Absolutely clueless on how to do this... Geometry Help

NascentOxygen

The general equation for a straight line is y=mx+c
You seem to be overlooking that x.

As I pointed out, you now have all the information you need to write the equation for every perpendicular bisector.

For each you know its slope, and you know the co-ordinates of a point on the side of the triangle that it passes through. So, considering one perpendicular at a time, substitute for what you know into the straight line equation y=mx+c and hence determine its equation.

SammyS

Find the equation for each of the lines corresponding to these bisectors.

For the perpendicular bisector to the segment with vertices (-a,0) and (b,c):

[itex]\displaystyle y=-\frac{b+a}{c}\,x+k_1[/itex]

Put in the coordinates for the midpoint to find k₁

k₁ is the y-intercept for this line, so that's where this line intersects the line, x=0.

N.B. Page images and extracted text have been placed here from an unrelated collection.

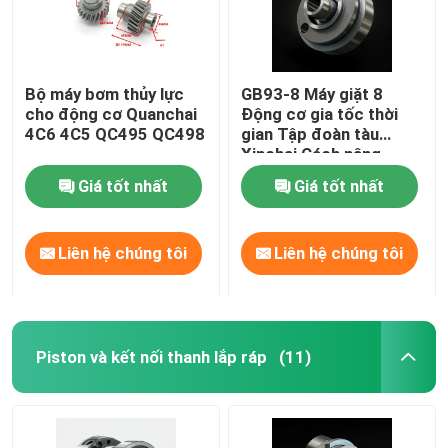
Bộ máy bơm thủy lực
GB93-8 Máy giặt 8
cho động cơ Quanchai
Động cơ gia tốc thời
4C6 4C5 QC495 QC498
gian Tập đoàn tàu
Xinchai Cách nâng
Giá tốt nhất
Giá tốt nhất
Liên hệ chúng tôi
Liên hệ chúng tôi
Piston và kết nối thanh lắp ráp
(11)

Do similar for the other bisector.

Frogeyedpeas

Okay so lets use the first perpendicular bisector: and the corresponding midpoint

((b-a)/2, c/2)

We know that y = -(b+a)/c*x + K1 So to substitute the x value we get

c/2 = -(b²-a²)/c + K1

multplying the c we recieve:

c²/2 = k -b² + a²

Which leaves us finally with

K = 1/2(c²+b²-a² = k

And since that is the Y coordinate of the point of intersection we get the intersection of three perpendicular bisectors as:

(0, 1/2c² + b²-a²) which unfortunately doesn't match up with my book's answer (I wanted to do this from scratch without working backwards) which is:

(0, (-a² + b²+²)/2c)

The two expressions are not equal either, yet this one that I have attained seems quite logically deduced

SammyS

Not quite right.

You failed to multiply k by c. Anyway there should have been a 2 in both denominator.

So, after multiplying by 2c you should have:

[itex]\displaystyle c^2=2ck-b^2+a^2[/itex]

Solving for k gives:

[itex]\displaystyle k=\frac{b^2+c^2-a^2}{2c}[/itex]